Max Psych + Thessalonians
I wanted to apologize to my readers. Hopefully, there are still some left. I thought I was getting back into writing after ending the series of my life. However, the funk didn’t leave. I have to be more disciplined. If I am not disciplined with my relationship with the Lord, I won’t be disciplined in other areas of life. I know that I am made for something great, and I have been able to help so many people and be a presence for my patients. I know that my life has a lot more potential, and because of that, I have to be disciplined. Last year, I started really going to the gym and being consistent. At the end of nursing school, I was the heaviest I had ever been, about 185-190. I ended up losing a lot of my weight due to stress. I was a brand-new nurse and working at a maximum-security state hospital. I was so ecstatic! That was my dream to be a psych nurse and help patients like how I was! However, looking back, God attempted to warn me. There were a lot of road blocks that my stubborn self pushed out of the way to make something work that really wasn’t meant to be.
It reminds me of Paul in the book of Thessalonians. He had all these plans to visit and help, but he kept getting blocked. At first, I read those letters and just saw a mess—a lot of drama and unfinished business. But then I realized: Paul was writing from the 'aftermath.' He was trying to find his discipline again after being chased out of his dream city. He had to learn that his potential wasn't tied to one specific hospital or one specific city, but to his consistency with the Lord, regardless of the 'roadblocks' in his way.

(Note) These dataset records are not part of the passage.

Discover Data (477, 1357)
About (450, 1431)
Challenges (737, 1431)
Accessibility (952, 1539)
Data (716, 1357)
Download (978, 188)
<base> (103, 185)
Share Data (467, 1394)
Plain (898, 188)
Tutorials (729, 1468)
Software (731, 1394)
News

Thessalonica wasn't some peaceful Sunday school setting. It was a high-pressure environment. When Paul showed up, he wasn't just preaching; he was starting a riot. The locals accused the new believers of being "world-turners"—people who were defying the laws of Caesar.
Imagine the scene: You finally find a faith that gives you hope, and within three weeks, the people who taught it to you are smuggled out of town in the middle of the night to save their lives. You are left standing there, a brand new "nurse of the soul," in a city that suddenly wants you gone.
That feeling of being "in the thick of it" is exactly what I felt as a new nurse. I was ecstatic to finally be in psych—my dream—but the environment was toxic. There were "roadblocks" everywhere. In 1 Thessalonians 2:14, Paul tells them, "For you, brothers and sisters, became imitators... you suffered from your own people the same things those churches suffered." They weren't just dealing with "drama"; they were dealing with:
• Social Isolation: Being cut off from their families for their new "discipline."
• Legal Threats: Being watched by the Roman authorities as potential traitors.
Physical Fear: Wondering if they would be the next ones dragged into the street
I think about my "stubborn self" pushing through at that hospital. I thought discipline meant forcing a square peg into a round hole. But Paul’s letter shows us a different kind of discipline. He writes to people who are exhausted and scared, and he doesn’t tell them to "work harder." He tells them to stand firm.
Sometimes, the most disciplined thing you can do is recognize when you are in a "harrowing" environment and look for the God who is trying to redirect you. I pushed through roadblocks that were meant to be signs. Paul was "hindered" from going back to Thessalonica, and it forced him to write these letters instead.
If Paul hadn't been blocked, we wouldn't have these books. If I hadn't faced those roadblocks at the state hospital, I wouldn't be the nurse (or the writer) I am today.